Testing the ISO 18233 Approach to Transmission Loss-Experiment using REW

Matthew J Poes

Matthew J Poes

Audioholic Chief
Staff member
my friend @shadyJ has been teasing that this has been my white whale. I have been trying to measure transmission loss using the old and the S/N ratio of this method was so poor that I couldn't play back tones loud enough (safely enough) to get an accurate measurement of TL. I had tried using the ISO 18233 method, using a Sine Sweep FFT measurement in each room, before, but got errors. I didn't (at the time) realize this was something others had done, so when it arose recently and I had a chance to talk this out with an expert and John Mulcahey, I figured out a method that did in fact work.

The gist of the approach is to use REW to capture a sine swept IR in each room and divide these to create the TL transfer function. You do this by measuring the IR of the source room (Theater) and receiver room (Room outside the theater). Ideally you would take many IR's around the wall at different heights and locations and average them, then deviide the averages. This is time consuming, so the measurement you will see is based on a single measurement on each side. I did test the average approach, but ran into some problems I didn't have time to trouble search.

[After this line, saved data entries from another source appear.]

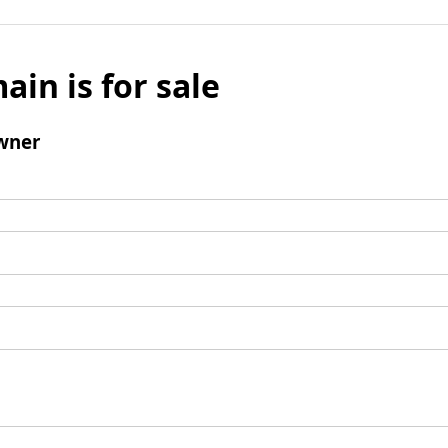
ain is for sale
wner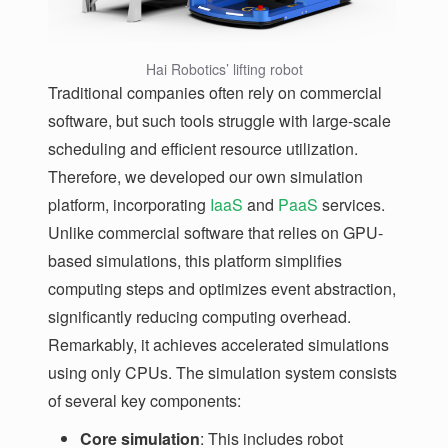
Hai Robotics’ lifting robot
Traditional companies often rely on commercial
software, but such tools struggle with large-scale
scheduling and efficient resource utilization.
Therefore, we developed our own simulation
platform, incorporating
IaaS
and
PaaS
services.
Unlike commercial software that relies on GPU-
based simulations, this platform simplifies
computing steps and optimizes event abstraction,
significantly reducing computing overhead.
Remarkably, it achieves accelerated simulations
using only CPUs. The simulation system consists
of several key components:
Core simulation
: This includes robot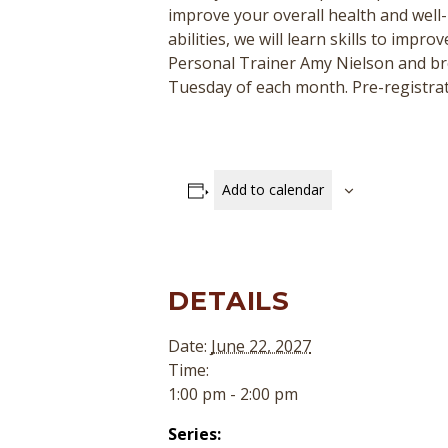
improve your overall health and well-
abilities, we will learn skills to impr
Personal Trainer Amy Nielson and b
Tuesday of each month. Pre-registratio
Add to calendar
DETAILS
Date:
June 22, 2027
Time:
1:00 pm - 2:00 pm
Series: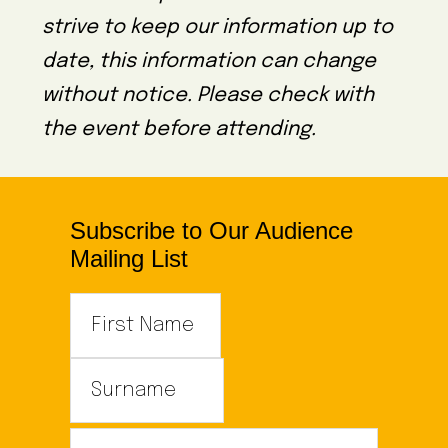
strive to keep our information up to
date, this information can change
without notice. Please check with
the event before attending.
Subscribe to Our Audience
Mailing List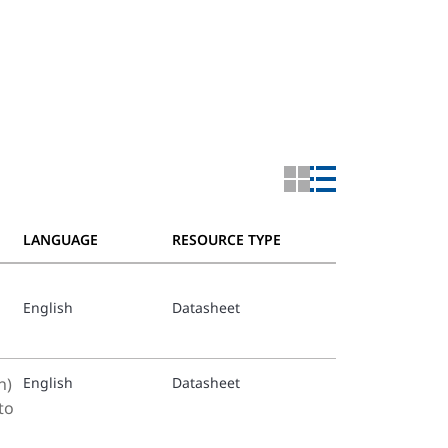
LANGUAGE
RESOURCE TYPE
English
Datasheet
h)
English
Datasheet
to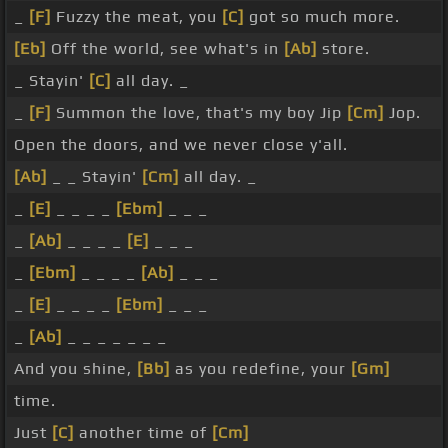
_
[F]
Fuzzy the meat, you
[C]
got so much more.
[Eb]
Off the world, see what's in
[Ab]
store.
_ Stayin'
[C]
all day. _
_
[F]
Summon the love, that's my boy Jip
[Cm]
Jop.
Open the doors, and we never close y'all.
[Ab]
_ _ Stayin'
[Cm]
all day. _
_
[E]
_ _ _ _
[Ebm]
_ _ _
_
[Ab]
_ _ _ _
[E]
_ _ _
_
[Ebm]
_ _ _ _
[Ab]
_ _ _
_
[E]
_ _ _ _
[Ebm]
_ _ _
_
[Ab]
_ _ _ _ _ _ _
And you shine,
[Bb]
as you redefine, your
[Gm]
time.
Just
[C]
another time of
[Cm]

Here is an example of the old method. The SPL levels are wrong, I calibrated the mic wrong, so add about 10dB's to know what they really were. Also keep in mind, the source (theater) room measurement had a mic about 25 feet from the speaker, so remember that when judging how loud all this is. It's hard to get most systems to play back loud enough and safely enough given the conditions.
TL Traditional.jpg
As you can see, the measurement with the RTA on the receiver side was mostly at the same level as the room's noise floor. Pretty much useless. That isn't a measurement of the walls TL.

Matt TL 2 Test.jpg
Now here is the Sine Sweep IR method, while the level is louder, the IR was the entire solution to the problem here. I even successfully took a measurement at 80dB's and still got relatively accurate results up to 3khz. This level was necessary to get accurate results above 3khz and to be certain I wasn't measuring noise.

STC Curve 64.PNG
Here is a calculation of STC from the above IR method, which comes in at around STC 64. The wall was built to a higher standard than that, but I believe this difference is everything from some measurement errors to normal and expected leaks in the construction that compromised the STC. I need to retry all of this by spatially averaging many IR's.

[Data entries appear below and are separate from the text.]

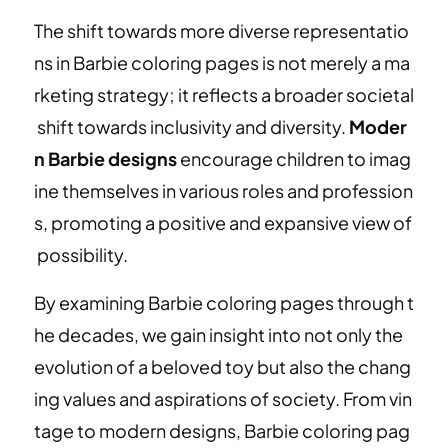
The shift towards more diverse representatio
ns in Barbie coloring pages is not merely a ma
rketing strategy; it reflects a broader societal
shift towards inclusivity and diversity.
Moder
n Barbie designs
encourage children to imag
ine themselves in various roles and profession
s, promoting a positive and expansive view of
possibility.
By examining Barbie coloring pages through t
he decades, we gain insight into not only the
evolution of a beloved toy but also the chang
ing values and aspirations of society. From vin
tage to modern designs, Barbie coloring pag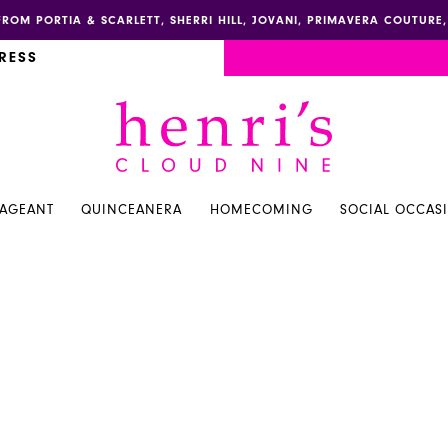
FROM PORTIA & SCARLETT, SHERRI HILL, JOVANI, PRIMAVERA COUTUR
RESS
PAGEANT
QUINCEANERA
HOMECOMING
SOCIAL OCCAS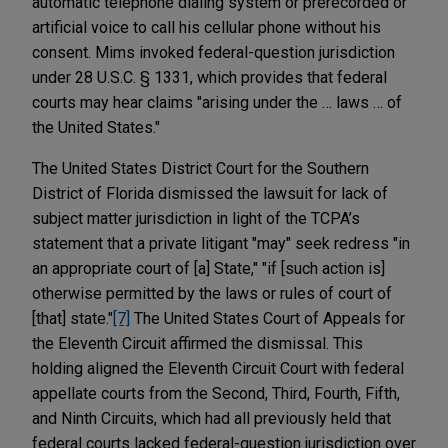
automatic telephone dialing system or prerecorded or
artificial voice to call his cellular phone without his
consent. Mims invoked federal-question jurisdiction
under 28 U.S.C. § 1331, which provides that federal
courts may hear claims "arising under the … laws … of
the United States."
The United States District Court for the Southern
District of Florida dismissed the lawsuit for lack of
subject matter jurisdiction in light of the TCPA’s
statement that a private litigant "may" seek redress "in
an appropriate court of [a] State," "if [such action is]
otherwise permitted by the laws or rules of court of
[that] state."
[7]
The United States Court of Appeals for
the Eleventh Circuit affirmed the dismissal. This
holding aligned the Eleventh Circuit Court with federal
appellate courts from the Second, Third, Fourth, Fifth,
and Ninth Circuits, which had all previously held that
federal courts lacked federal-question jurisdiction over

Now for those who want to try this themselves, I would just message me. It's a little complicated. Also, I'm not totally sure it can be done with a USB measurement mic, It's possible the noise floor is too high to get accurate results.

I posted this here also because I thought some folks like @gene with a more technical background might find it interesting. Doing measurements like this of this sophistication by more average joe's isn't common, so I always find it exciting when a simple solution is found that let's us do things that used to cost a fortune.